During a hearing in early December, the Federal Circuit on its own initiative asked the government and the USPTO to brief the issue whether CW, as a third party requester, has standing to seek review of the USPTO’s affirmation of the ’913 Patent claims. The U.S. government and the USPTO in a joint brief, state that in their view, CW lacks standing and urges the court to dismiss the appeal. A detailed review of the history of this dispute is found in my prior posts of July 8, 2013; September 15, 2013; December 1, 2013 and December 8, 2013.
Wisconsin Alumni Research Foundation Lacks Standing
In thier joint brief, the government and USPTO urge the Federal Circuit to dismiss the appeal because the Federal Circuit’s jurisdiction extends only to cases and controversies under Article III when:
“the irreducible minima of Article III jurisdiction are present. In particular, the requirement of an injury-in-fact is the hard floor of Article III jurisdiction. Summers v. Earth Island Institute, 555 U.S. 488,497 (2009). Except at the behest of a party with a concrete and particularized interest in the question present, neither this Court nor any other Article III tribunal has the power to render judgment. The fact that Congress has created a procedural right to appeal an adverse PTO decision does not by itself confer Article III standing.

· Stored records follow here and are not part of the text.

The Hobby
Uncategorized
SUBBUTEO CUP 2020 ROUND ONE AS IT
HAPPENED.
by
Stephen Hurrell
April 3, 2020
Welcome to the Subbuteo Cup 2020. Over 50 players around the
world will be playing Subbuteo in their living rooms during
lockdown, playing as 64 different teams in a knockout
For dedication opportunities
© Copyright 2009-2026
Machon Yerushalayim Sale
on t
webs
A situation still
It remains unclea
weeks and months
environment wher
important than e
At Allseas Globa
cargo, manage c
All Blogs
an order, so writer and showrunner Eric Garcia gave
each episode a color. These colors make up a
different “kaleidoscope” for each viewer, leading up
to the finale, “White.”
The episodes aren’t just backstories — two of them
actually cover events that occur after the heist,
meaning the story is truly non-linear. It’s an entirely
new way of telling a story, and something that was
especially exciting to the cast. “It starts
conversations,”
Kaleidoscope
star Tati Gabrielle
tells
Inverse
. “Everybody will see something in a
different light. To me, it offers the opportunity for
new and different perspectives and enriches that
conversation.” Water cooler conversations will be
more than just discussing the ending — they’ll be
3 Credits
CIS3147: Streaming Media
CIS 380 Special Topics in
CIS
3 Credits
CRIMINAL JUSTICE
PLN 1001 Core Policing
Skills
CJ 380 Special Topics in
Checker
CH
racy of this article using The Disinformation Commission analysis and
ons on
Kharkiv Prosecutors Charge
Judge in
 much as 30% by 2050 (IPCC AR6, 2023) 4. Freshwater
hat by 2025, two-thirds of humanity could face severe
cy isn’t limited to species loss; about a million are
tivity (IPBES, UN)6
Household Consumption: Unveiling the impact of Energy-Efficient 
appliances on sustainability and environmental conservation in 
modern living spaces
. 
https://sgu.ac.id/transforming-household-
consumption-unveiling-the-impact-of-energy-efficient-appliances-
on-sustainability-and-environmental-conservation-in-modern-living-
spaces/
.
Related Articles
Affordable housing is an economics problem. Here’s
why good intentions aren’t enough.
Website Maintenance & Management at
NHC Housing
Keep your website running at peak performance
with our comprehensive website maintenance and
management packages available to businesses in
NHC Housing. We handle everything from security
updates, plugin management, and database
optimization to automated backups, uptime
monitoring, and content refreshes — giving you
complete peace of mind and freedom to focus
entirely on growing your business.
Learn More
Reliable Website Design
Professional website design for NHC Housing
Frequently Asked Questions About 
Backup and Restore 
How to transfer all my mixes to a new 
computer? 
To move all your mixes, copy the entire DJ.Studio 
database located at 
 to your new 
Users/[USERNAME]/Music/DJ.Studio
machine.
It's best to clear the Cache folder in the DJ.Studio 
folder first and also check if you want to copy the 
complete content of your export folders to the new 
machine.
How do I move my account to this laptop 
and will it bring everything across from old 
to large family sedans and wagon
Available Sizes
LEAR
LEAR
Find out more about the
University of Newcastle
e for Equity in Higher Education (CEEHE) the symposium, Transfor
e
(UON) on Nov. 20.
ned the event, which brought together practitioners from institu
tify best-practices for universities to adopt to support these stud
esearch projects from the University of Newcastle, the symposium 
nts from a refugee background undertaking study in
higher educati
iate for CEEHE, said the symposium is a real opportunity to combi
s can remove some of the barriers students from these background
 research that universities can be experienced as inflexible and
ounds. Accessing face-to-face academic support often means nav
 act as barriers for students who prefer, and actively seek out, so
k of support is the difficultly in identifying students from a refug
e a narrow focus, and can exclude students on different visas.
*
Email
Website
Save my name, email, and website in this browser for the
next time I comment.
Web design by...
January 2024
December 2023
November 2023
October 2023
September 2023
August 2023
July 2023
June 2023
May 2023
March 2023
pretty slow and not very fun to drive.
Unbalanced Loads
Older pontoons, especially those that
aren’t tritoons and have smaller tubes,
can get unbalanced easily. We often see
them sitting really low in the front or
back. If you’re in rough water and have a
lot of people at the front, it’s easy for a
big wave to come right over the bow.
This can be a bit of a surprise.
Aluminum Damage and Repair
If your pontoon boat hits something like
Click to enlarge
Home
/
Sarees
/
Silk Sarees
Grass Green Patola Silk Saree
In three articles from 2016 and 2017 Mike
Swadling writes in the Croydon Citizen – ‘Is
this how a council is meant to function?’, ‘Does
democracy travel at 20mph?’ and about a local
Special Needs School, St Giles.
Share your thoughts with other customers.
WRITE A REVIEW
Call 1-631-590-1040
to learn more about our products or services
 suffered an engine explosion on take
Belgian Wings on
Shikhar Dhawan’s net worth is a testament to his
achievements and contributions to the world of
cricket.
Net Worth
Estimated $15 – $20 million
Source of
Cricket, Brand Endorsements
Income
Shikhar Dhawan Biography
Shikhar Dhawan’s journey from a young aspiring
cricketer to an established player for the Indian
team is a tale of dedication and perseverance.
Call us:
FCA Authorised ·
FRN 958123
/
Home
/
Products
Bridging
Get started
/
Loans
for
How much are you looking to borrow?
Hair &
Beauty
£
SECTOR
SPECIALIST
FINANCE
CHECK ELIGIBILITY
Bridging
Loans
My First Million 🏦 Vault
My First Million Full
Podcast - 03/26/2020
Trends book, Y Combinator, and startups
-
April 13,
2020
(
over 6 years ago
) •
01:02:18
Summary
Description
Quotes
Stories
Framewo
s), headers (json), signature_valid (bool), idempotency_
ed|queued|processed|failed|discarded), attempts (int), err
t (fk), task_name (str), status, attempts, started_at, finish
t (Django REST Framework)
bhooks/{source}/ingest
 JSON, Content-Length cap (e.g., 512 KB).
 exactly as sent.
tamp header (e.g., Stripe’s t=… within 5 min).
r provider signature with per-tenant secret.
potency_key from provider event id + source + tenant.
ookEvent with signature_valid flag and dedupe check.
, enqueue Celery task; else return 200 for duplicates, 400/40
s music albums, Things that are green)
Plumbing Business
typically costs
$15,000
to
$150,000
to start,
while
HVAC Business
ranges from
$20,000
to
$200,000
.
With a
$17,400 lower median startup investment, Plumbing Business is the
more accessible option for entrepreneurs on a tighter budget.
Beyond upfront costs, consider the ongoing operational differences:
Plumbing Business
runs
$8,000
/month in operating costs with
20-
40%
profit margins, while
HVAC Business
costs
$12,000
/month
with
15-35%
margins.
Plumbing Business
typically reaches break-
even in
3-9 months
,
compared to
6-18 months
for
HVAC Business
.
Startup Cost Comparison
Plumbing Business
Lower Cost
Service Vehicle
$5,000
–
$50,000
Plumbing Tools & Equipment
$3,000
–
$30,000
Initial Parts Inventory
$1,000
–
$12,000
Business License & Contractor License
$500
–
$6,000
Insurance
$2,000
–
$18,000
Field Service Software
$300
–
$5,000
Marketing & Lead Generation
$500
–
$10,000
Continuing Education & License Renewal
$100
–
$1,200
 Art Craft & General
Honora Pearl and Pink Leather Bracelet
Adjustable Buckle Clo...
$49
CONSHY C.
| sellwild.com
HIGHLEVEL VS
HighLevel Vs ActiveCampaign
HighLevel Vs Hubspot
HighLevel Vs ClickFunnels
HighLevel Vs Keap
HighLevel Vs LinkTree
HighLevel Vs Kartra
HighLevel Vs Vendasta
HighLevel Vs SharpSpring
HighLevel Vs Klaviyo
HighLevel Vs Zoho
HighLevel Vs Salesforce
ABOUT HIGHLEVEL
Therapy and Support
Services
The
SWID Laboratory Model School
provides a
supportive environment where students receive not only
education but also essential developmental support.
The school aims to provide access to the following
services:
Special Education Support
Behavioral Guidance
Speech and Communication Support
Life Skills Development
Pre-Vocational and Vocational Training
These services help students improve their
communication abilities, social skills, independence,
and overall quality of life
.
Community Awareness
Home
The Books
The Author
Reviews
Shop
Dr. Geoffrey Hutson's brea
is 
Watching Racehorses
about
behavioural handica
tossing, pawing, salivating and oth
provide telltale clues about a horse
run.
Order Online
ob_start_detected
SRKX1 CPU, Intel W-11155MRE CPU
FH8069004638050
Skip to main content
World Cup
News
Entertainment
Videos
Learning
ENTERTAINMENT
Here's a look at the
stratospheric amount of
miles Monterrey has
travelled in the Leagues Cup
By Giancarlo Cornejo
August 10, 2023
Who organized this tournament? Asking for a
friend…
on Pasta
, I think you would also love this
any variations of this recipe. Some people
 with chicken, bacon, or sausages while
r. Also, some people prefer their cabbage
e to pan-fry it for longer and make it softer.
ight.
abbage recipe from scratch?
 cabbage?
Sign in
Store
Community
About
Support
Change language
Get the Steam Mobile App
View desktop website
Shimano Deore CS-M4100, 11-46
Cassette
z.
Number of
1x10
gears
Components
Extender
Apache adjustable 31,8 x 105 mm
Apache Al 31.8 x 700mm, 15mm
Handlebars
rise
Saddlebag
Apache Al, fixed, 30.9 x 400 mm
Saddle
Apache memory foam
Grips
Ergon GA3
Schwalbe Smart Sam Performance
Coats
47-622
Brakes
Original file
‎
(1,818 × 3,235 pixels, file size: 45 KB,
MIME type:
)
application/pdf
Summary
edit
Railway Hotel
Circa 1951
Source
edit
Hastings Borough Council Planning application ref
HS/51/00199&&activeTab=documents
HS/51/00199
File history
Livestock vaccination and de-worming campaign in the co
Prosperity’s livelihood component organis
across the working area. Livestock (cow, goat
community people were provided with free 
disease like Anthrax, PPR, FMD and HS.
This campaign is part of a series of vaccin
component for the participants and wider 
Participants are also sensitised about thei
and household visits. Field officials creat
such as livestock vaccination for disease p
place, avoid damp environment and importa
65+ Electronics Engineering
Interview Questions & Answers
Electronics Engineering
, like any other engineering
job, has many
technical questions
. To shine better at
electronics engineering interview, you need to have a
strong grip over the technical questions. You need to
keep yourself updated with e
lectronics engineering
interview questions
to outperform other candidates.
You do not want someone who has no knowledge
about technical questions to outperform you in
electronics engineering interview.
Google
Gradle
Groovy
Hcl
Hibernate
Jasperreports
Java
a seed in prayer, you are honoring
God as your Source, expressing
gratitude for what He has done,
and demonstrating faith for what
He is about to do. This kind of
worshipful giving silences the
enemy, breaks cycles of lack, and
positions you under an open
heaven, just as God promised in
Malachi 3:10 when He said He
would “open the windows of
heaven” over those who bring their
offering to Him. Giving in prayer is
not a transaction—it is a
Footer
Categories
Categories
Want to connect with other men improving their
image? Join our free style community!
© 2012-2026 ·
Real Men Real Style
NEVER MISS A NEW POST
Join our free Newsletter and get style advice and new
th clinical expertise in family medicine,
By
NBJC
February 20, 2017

The appeal should therefor be dismissed for lack of jurisdiction.”
The government notes, however, that the Federal Circuit should avoid suggesting that the same standards that limit the availability of declaratory judgment relief in federal district court necessarily governs the ability of petitioners in USPTO post-grant proceeding to appeal adverse decisions to the Federal Circuit. The actions are distinct, the government notes, because actions for declaratory relief involve considerations of prudential ripeness, immediacy, and redressability that may not apply or may apply, with diminished force when the right to appeal is procedural. In addition, a petitioner with a more particularized interest in the patentability of a particular invention (for example a competitor deciding whether to proceed with commercializing a potentially infringing product) may satisfy the specific injury requirement due to the estoppel provisions of the American Invents Act (AIA) that would preclude future challenges. The government urges that the question is important because competitors and other likely users of the AIA inter partes review and post-grant review procedures may be loath to commence such proceedings if appellate review of such proceedings was limited to circumstances in which a conventional declaratory judgment action for patent invalidity would otherwise lie.
WARF filed a one paragraph statement in support of the government’s and USPTO’s arguments.
Consumer Watchdog’s Reply
CW again asserts that it has standing even in the absence of a specific injury independent of the adverse agency decision. CW also addresses the government’s statement that standing would apply for other third party requesters of an inter partes reexam whose disputes are unripe for declaratory judgment jurisdiction. CW argues that its harm is the same as an alleged competitor’s economic injury - that of having spent substantial resources on a proceeding that did not change its inability to practice the claimed invention and would also be estopped from challenging the validity of the upheld claims in the future.